+++ PROVIDED RECORDS +++

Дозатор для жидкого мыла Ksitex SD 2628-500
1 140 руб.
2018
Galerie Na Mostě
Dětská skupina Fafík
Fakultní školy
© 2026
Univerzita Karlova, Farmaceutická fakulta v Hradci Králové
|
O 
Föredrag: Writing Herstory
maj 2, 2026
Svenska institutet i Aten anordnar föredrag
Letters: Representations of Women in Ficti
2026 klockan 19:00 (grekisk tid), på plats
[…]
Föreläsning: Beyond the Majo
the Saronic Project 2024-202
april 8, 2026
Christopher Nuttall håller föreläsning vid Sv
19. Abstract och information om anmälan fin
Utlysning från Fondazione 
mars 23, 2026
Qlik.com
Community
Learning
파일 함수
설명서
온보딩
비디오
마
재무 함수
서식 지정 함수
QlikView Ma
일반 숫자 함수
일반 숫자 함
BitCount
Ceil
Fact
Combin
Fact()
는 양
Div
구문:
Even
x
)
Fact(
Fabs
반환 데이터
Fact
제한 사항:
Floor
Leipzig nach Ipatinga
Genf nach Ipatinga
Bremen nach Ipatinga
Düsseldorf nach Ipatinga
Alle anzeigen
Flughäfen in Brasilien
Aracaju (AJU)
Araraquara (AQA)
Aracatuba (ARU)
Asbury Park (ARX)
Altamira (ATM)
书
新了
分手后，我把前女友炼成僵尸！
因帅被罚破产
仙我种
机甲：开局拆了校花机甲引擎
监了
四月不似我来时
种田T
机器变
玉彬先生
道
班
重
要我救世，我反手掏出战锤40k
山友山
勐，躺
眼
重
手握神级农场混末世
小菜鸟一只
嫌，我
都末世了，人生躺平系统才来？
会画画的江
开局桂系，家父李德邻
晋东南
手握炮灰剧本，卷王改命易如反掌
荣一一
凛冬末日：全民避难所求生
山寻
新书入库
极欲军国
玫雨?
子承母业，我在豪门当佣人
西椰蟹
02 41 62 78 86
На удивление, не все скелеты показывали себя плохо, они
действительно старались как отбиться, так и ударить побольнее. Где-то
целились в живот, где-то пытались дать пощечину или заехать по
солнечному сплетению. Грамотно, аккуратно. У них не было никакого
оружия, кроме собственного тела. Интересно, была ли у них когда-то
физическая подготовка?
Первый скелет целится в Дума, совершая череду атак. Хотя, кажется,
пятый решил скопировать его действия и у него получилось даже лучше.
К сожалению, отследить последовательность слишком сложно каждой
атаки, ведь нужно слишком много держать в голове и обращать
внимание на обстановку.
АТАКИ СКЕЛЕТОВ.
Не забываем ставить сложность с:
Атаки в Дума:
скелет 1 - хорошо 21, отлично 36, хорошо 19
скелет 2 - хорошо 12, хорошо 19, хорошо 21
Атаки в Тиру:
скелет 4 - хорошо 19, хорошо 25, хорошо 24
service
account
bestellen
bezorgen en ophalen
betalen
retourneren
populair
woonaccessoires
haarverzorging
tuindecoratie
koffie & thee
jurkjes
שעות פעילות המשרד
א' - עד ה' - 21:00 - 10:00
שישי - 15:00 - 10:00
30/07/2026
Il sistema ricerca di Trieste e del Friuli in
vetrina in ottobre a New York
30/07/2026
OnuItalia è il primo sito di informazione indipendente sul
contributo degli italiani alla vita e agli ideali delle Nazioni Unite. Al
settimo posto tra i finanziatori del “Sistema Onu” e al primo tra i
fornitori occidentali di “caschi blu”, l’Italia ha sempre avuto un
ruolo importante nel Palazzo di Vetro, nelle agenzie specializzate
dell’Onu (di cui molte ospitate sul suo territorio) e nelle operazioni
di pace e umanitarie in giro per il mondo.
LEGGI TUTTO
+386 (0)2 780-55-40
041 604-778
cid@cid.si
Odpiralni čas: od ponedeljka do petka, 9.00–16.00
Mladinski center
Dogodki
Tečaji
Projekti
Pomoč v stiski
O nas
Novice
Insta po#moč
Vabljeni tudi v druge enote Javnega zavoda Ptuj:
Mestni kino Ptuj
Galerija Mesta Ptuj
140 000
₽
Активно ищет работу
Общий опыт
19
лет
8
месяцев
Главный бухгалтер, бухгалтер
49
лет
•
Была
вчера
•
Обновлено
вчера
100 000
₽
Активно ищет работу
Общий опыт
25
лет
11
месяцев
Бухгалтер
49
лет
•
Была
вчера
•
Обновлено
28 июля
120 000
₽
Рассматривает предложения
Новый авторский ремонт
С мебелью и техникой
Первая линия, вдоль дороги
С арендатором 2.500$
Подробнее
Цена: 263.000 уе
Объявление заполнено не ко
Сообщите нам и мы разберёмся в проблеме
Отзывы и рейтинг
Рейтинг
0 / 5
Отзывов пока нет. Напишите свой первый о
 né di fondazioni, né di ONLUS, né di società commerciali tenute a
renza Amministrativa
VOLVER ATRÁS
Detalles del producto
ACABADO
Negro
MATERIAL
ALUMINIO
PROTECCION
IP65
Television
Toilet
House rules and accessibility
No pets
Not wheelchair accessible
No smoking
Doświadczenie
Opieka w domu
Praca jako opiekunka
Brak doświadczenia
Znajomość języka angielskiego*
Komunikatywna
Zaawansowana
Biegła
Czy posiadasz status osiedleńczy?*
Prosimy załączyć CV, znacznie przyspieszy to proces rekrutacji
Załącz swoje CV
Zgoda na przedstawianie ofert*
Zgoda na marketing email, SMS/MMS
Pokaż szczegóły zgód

+++

WORK TO BE COMPLETED:
Exactly as written, reproduce the lines of the data above from the first line through the line where "На удивление, не" appears.

SOLUTION FOR THIS TASK:
Дозатор для жидкого мыла Ksitex SD 2628-500
1 140 руб.
2018
Galerie Na Mostě
Dětská skupina Fafík
Fakultní školy
© 2026
Univerzita Karlova, Farmaceutická fakulta v Hradci Králové
|
O 
Föredrag: Writing Herstory
maj 2, 2026
Svenska institutet i Aten anordnar föredrag
Letters: Representations of Women in Ficti
2026 klockan 19:00 (grekisk tid), på plats
[…]
Föreläsning: Beyond the Majo
the Saronic Project 2024-202
april 8, 2026
Christopher Nuttall håller föreläsning vid Sv
19. Abstract och information om anmälan fin
Utlysning från Fondazione 
mars 23, 2026
Qlik.com
Community
Learning
파일 함수
설명서
온보딩
비디오
마
재무 함수
서식 지정 함수
QlikView Ma
일반 숫자 함수
일반 숫자 함
BitCount
Ceil
Fact
Combin
Fact()
는 양
Div
구문:
Even
x
)
Fact(
Fabs
반환 데이터
Fact
제한 사항:
Floor
Leipzig nach Ipatinga
Genf nach Ipatinga
Bremen nach Ipatinga
Düsseldorf nach Ipatinga
Alle anzeigen
Flughäfen in Brasilien
Aracaju (AJU)
Araraquara (AQA)
Aracatuba (ARU)
Asbury Park (ARX)
Altamira (ATM)
书
新了
分手后，我把前女友炼成僵尸！
因帅被罚破产
仙我种
机甲：开局拆了校花机甲引擎
监了
四月不似我来时
种田T
机器变
玉彬先生
道
班
重
要我救世，我反手掏出战锤40k
山友山
勐，躺
眼
重
手握神级农场混末世
小菜鸟一只
嫌，我
都末世了，人生躺平系统才来？
会画画的江
开局桂系，家父李德邻
晋东南
手握炮灰剧本，卷王改命易如反掌
荣一一
凛冬末日：全民避难所求生
山寻
新书入库
极欲军国
玫雨?
子承母业，我在豪门当佣人
西椰蟹
02 41 62 78 86
На удивление, не все скелеты показывали себя плохо, они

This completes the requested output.